NEW YORK (Kyodo) -- Representatives from Japanese entertainment powerhouse Yoshimoto Kogyo Co., advertising giant Dentsu Inc. and the United Nations recently highlighted their joint efforts to make the Japanese public aware of the international body's social development work around the globe.
The United Nations' Sustainable Development Goals, a set of 17 objectives to be achieved by 2030, aim to lift millions out of poverty, end hunger, make cities more sustainable and tackle climate change, among other critical world problems.
Speaking at a two-day civil society conference that ran through Thursday in New York, Miyabi Haneda of Yoshimoto Kogyo recalled her company's motivation for joining the project two years ago following outreach from Kaoru Nemoto, the Tokyo director of the U.N. Information Center.
"We wanted to collaborate with the SDGs to make the world a better place with a lot of smiles," said Haneda, who serves as the talent agency's general manager of corporate communications.
"We figured out that our comedians are the perfect messengers to help spread the meaning of the goals in their own comedic ways."
Among the company's A-listers participating in the campaign is Naomi Watanabe, a sketch comedy star best known for her lip-synching impersonations of Beyonce, Lady Gaga and other pop idols. Watanabe's huge social media following earned her a spot on this year's Time magazine list of the 25 most influential people on the internet.

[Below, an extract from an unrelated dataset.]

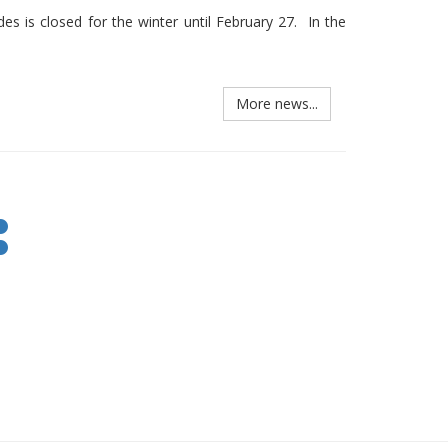
s is closed for the winter until February 27. In the
More news...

"The SDGs were hardly known in Japan, and I thought that to allow us, the U.N., to reach out to the general public, we need good storytellers," Nemoto explained.
"It is the people's agenda, so that is why it is really important to reach out to the general public," she added.
Haneda described some of her company's efforts to popularize the goals, such as a promotion at the 2017 Okinawa International Film Festival where famous Japanese actors were enlisted to carry placards of the individual goals while walking a red carpet on Naha's main street.
Also shown as part of the presentation were two catchy black and white videos produced by Dentsu. The brief skits are part of a series introducing the SDGs through light-hearted interactions at a coffee shop.
In one video, friends come up with a plan to pour excess ice from their drinks into the ocean to combat the melting of ice caps, while in another a young woman takes the SDGs as 17 personal goals and tells her boyfriend she no longer has time for dating.
Reiko Kunieda of Dentsu drew on some of her company's market research to explain Japanese public perception of the U.N. initiative.
In a survey of 1,400 people carried out in Japan earlier this year, the company determined that only around 15 percent of respondents were aware of the development goals.
However, Kunieda noted that roughly 70 percent of those questioned indicated some level of support for pursuing the international targets, which she viewed as a positive.
In light of such research, Dentsu intends to keep finding creative ways to educate Japan about the goals for the betterment of society as a whole, she said.
While the U.N. Information Center in Tokyo had worked with advertisers and entertainment companies separately, Nemoto told Kyodo News that the recent collaboration is the first time for the three to join forces so as to more effectively "share with the world."